= Task statement =
Copy every line below where the string "with" is found.

= Data records =
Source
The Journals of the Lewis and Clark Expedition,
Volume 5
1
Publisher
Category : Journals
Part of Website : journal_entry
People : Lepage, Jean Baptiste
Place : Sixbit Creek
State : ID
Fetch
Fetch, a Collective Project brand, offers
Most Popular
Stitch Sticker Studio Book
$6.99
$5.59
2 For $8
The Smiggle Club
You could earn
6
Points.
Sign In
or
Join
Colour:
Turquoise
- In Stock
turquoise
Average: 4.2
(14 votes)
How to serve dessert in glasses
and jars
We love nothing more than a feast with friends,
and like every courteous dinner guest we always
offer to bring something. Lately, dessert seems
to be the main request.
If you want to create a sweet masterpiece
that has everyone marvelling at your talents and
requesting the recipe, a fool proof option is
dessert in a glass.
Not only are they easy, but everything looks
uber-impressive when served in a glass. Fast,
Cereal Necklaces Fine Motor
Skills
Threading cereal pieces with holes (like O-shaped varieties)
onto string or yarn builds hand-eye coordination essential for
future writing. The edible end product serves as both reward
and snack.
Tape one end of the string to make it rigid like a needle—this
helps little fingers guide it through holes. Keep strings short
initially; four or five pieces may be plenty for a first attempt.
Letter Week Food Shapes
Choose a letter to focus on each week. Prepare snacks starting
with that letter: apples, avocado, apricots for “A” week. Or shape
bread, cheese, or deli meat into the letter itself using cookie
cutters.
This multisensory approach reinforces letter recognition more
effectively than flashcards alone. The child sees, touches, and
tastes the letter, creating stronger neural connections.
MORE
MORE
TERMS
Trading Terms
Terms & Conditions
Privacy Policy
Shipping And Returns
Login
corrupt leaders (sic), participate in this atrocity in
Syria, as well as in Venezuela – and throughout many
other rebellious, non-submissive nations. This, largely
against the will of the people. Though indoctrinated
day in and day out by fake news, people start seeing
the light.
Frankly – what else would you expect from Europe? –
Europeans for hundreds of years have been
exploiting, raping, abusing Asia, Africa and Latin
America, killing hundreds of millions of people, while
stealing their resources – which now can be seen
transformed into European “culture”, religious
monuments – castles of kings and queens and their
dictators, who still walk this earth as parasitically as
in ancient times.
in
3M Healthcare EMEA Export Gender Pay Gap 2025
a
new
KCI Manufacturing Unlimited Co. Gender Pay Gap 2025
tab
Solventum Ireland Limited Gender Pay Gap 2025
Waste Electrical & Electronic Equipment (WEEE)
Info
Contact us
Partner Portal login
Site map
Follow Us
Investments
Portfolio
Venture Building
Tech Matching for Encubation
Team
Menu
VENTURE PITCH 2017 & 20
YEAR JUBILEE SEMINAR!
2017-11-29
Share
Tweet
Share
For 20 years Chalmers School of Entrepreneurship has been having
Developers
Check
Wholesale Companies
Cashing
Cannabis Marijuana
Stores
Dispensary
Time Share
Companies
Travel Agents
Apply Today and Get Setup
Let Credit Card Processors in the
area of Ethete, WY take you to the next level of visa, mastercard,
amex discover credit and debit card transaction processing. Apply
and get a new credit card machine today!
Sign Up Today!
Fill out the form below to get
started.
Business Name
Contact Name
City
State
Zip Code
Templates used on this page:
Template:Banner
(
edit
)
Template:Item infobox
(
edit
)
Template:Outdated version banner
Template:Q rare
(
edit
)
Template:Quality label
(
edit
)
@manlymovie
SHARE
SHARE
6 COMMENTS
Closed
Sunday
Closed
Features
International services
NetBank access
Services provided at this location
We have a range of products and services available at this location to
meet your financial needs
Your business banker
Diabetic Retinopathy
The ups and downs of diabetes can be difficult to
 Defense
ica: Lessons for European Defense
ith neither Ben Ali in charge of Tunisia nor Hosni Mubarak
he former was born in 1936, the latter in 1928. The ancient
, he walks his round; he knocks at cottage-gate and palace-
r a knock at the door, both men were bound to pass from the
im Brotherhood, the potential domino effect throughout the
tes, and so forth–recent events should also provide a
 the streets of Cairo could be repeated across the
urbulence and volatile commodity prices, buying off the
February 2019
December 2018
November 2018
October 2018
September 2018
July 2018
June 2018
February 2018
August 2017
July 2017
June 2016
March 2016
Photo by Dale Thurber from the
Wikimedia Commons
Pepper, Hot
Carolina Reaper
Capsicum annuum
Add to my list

= Result =
We love nothing more than a feast with friends,
Threading cereal pieces with holes (like O-shaped varieties)
with that letter: apples, avocado, apricots for “A” week. Or shape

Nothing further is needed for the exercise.